When strangers approached, he gave them business cards listing the address of a blog titled “Peter Bis: Vatican, Finances, Mafia, Kalamazoo,” where he regularly laid down his extremely wide-ranging thoughts with the help of acquaintances.

“Evil spirits thought to include Laura Bush and Catherine Zeta-Jones wiped out civilizations on Mars and Venus,” according to one entry. “Hillary Clinton’s Senate seat is owned by the Mafia,” starts another.

Washington lawyer Marc Alain Bohn encountered Bis regularly when he was a Senate staffer in 2006. One day, Bohn was carrying an international law book when Bis yelled out that he’d been involved in an arbitration proceeding before the United Nations.

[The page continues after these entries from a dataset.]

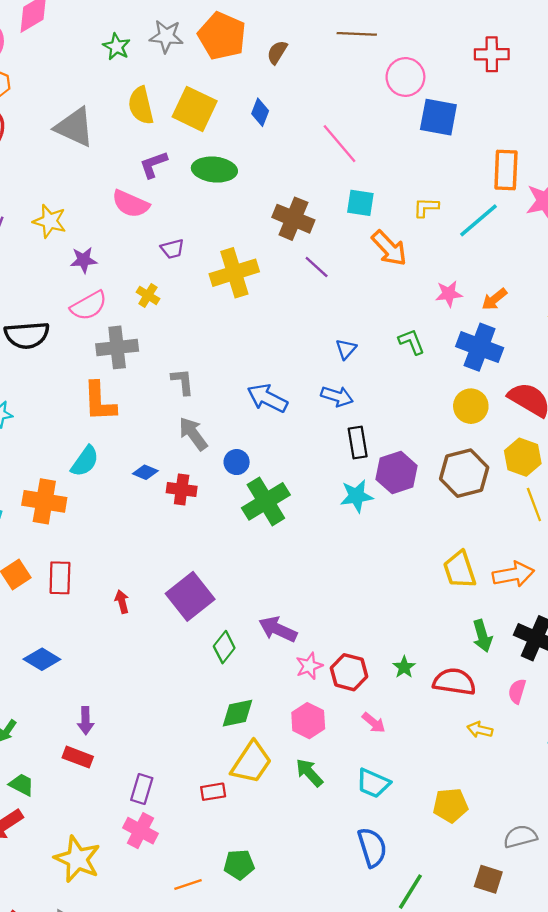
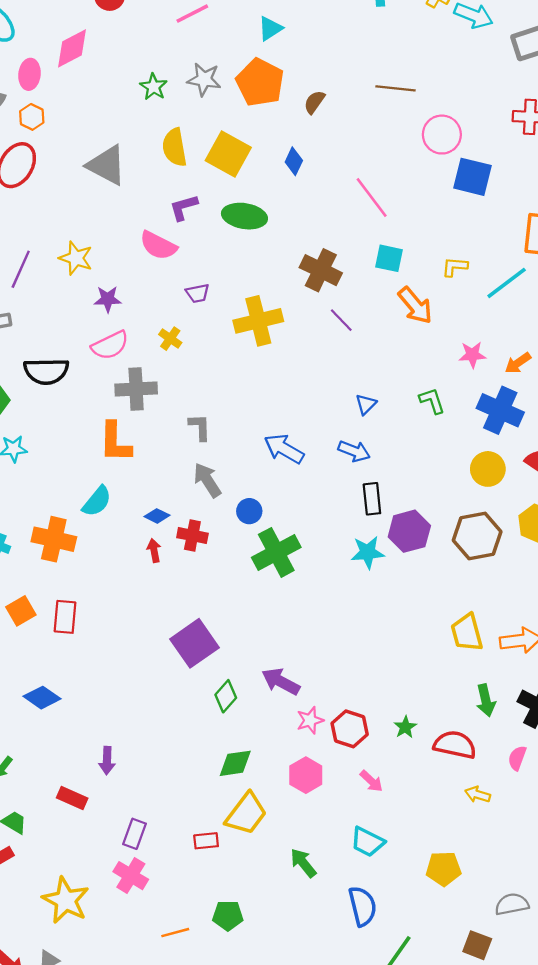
red arrow: (122, 602) -> (154, 551), moved
purple arrow: (85, 721) -> (107, 761), moved
green arrow: (309, 773) -> (303, 863), moved

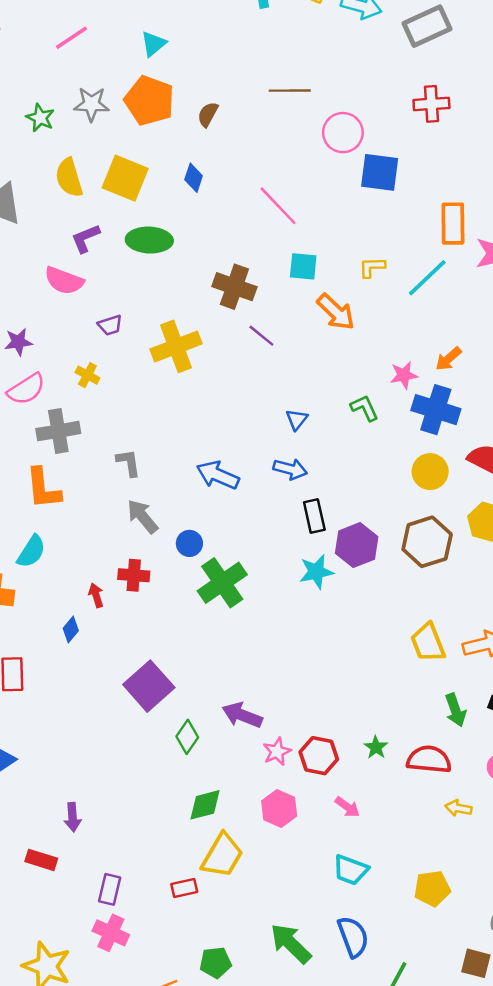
pink star: (472, 355) -> (404, 375), moved
blue diamond: (157, 516) -> (71, 630), moved, turned -70
green arrow: (303, 863) -> (291, 944), moved, size x1.4

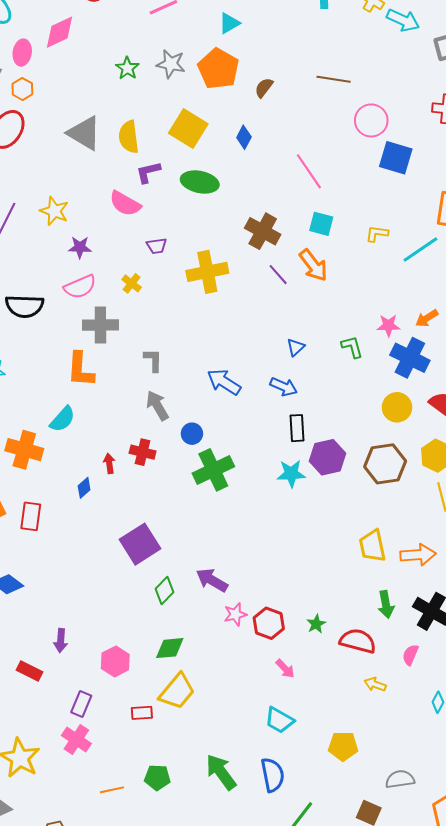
yellow semicircle: (69, 178) -> (129, 137), moved
orange arrow: (336, 312) -> (313, 265), moved
pink hexagon: (279, 808) -> (115, 661), moved

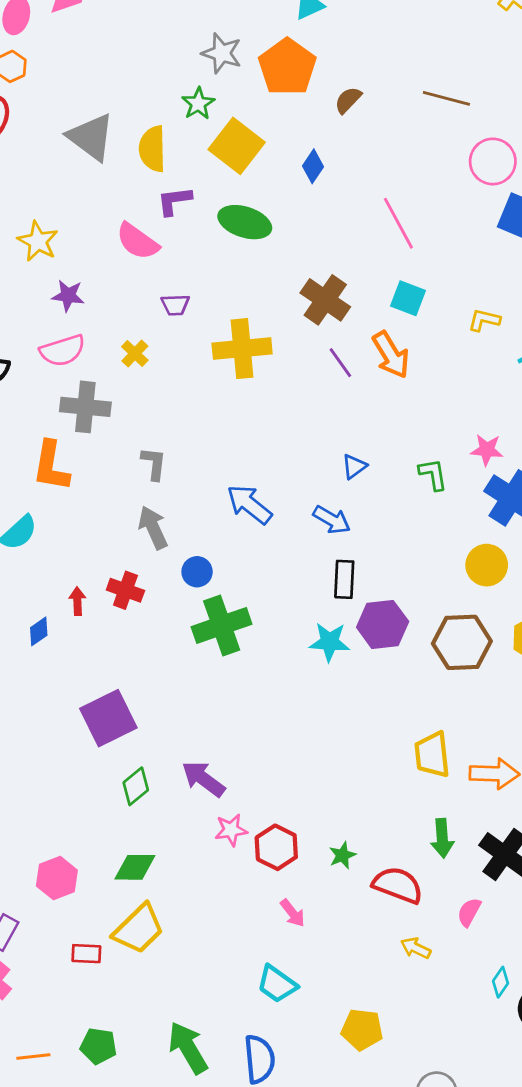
green star: (127, 68) -> (198, 104), moved

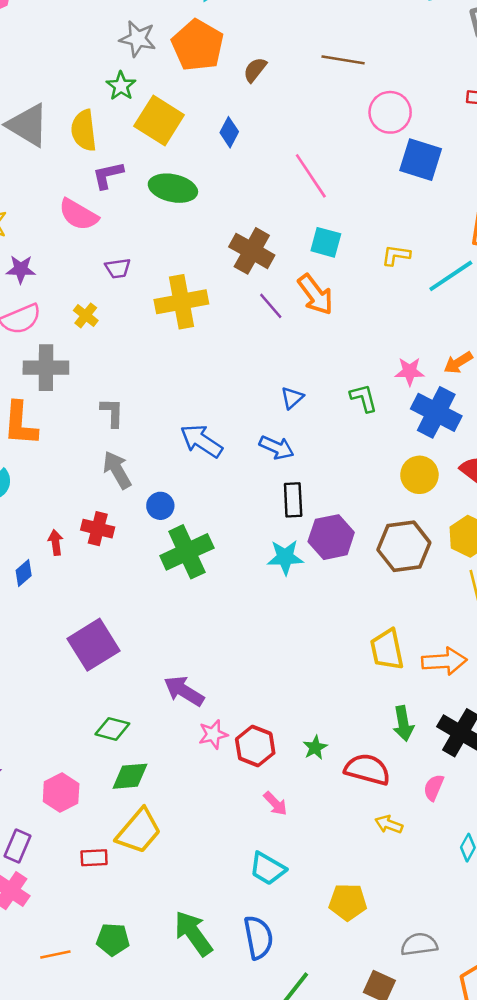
green diamond: (136, 786) -> (112, 729), moved, turned 60

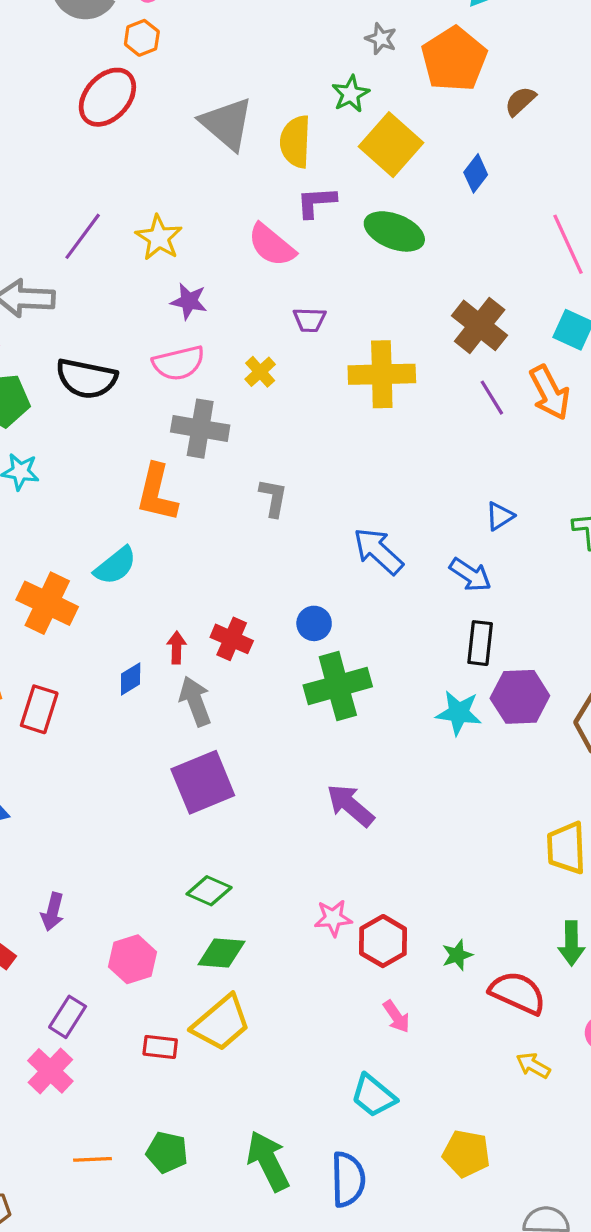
gray star: (138, 39) -> (381, 39), size x0.7
gray arrow: (117, 470) -> (195, 701), moved
purple arrow: (184, 691) -> (350, 805), moved

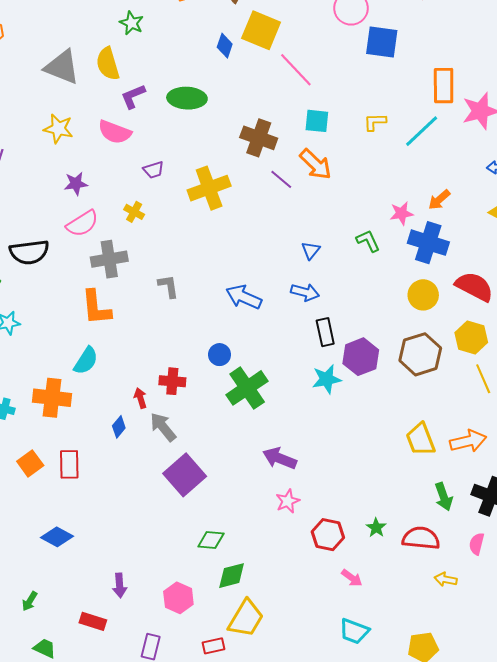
yellow square: (391, 145) -> (261, 30), moved
yellow star: (159, 238) -> (58, 129), moved
pink star: (333, 918) -> (288, 501), moved

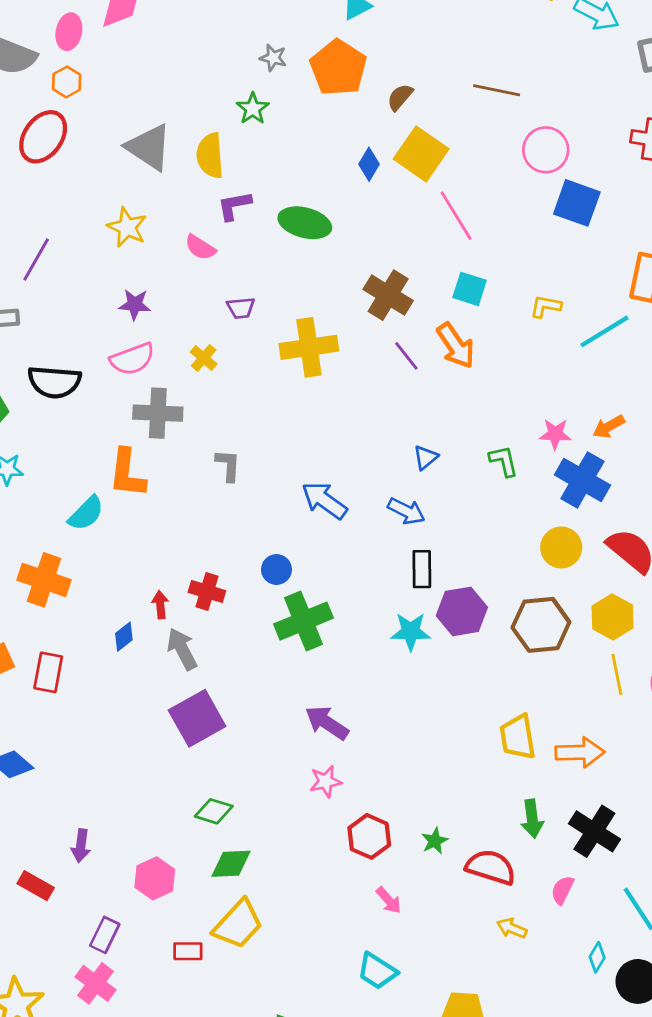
pink semicircle: (115, 132) -> (200, 247), size x0.7
cyan semicircle: (86, 361) -> (86, 513), moved

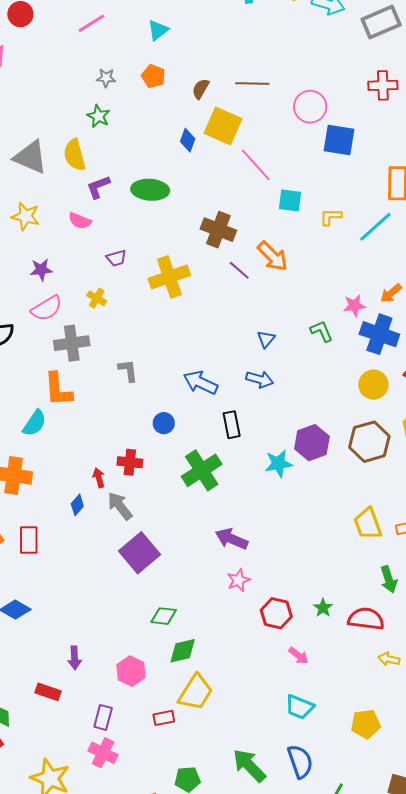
orange pentagon: (338, 68) -> (153, 76), size x0.6
brown line: (497, 90) -> (252, 83), moved
cyan square: (470, 289) -> (290, 200), moved
blue circle: (276, 569) -> (164, 423), moved
black rectangle: (422, 569) -> (232, 425), moved

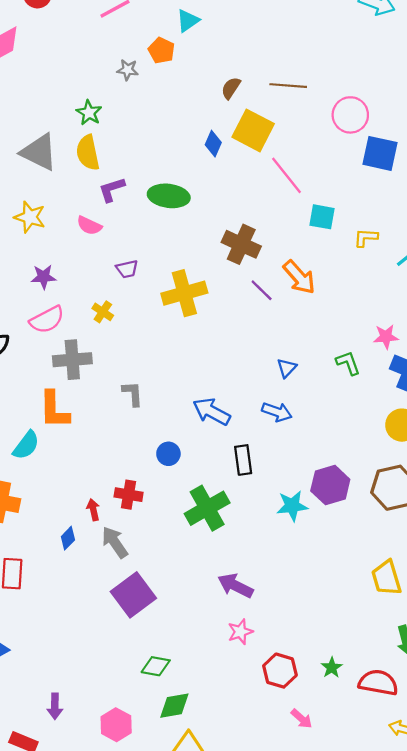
orange pentagon: (153, 76) -> (161, 50), moved
green star: (98, 116) -> (89, 113), moved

“He would sidetrack into these stories of CIA adventures he may have been involved in,” Bohn said, “but through all of that, I felt I got grains and nuggets of truth here and there.”

Bis once told Bohn that he’d turned down teaching positions, because the $48,000 salary was simply “not enough to live on in this area.”

At one point, Bockweg helped Bis move into a nearby apartment, which was provided by social services agencies to get him off the streets. But he filled it with so much clutter that he was evicted, Bockweg said.

Bis ended up back at the tree by the Exxon station. It was the place he considered home.

Jennifer Jenkins contributed to this report.